== Task instructions ==
Pull each line holding "RETINA" out of the entries below.
### Data for processing
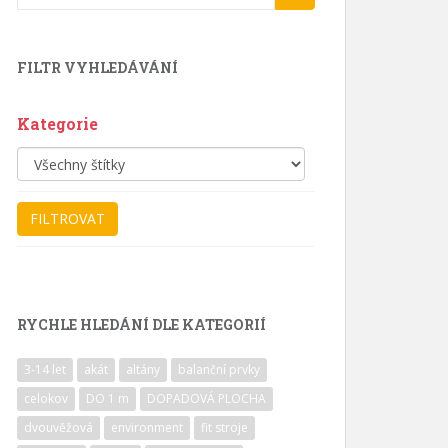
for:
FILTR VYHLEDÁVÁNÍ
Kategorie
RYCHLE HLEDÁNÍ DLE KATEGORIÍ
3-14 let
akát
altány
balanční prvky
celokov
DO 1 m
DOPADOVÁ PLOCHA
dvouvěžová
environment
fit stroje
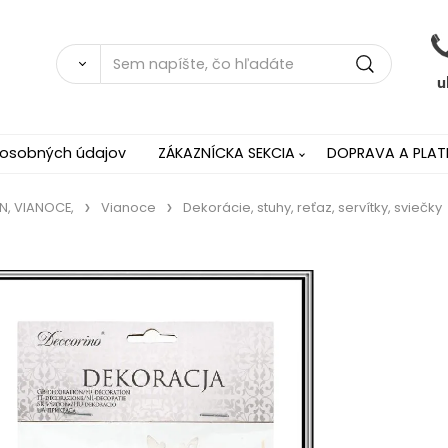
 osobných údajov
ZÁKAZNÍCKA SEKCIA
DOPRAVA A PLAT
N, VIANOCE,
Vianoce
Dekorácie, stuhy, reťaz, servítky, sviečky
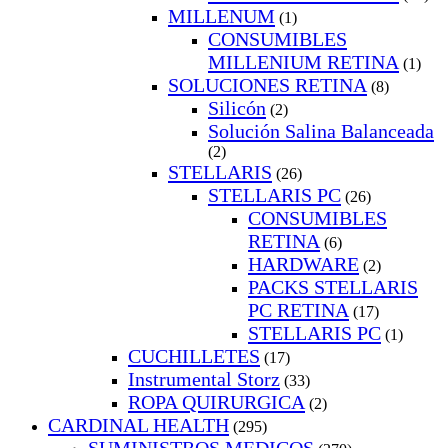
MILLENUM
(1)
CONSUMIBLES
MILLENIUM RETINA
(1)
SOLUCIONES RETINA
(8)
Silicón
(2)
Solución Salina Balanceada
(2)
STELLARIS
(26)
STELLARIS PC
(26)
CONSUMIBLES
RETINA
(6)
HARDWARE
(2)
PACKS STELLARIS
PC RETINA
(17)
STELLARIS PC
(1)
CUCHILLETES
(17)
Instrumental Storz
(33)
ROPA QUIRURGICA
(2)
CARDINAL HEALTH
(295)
######
### Data for processing
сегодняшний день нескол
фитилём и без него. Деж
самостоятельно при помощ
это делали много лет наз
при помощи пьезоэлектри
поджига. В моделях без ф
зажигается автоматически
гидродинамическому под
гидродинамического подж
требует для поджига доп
######
== Result of this exercise ==
MILLENIUM RETINA
SOLUCIONES RETINA
RETINA
PC RETINA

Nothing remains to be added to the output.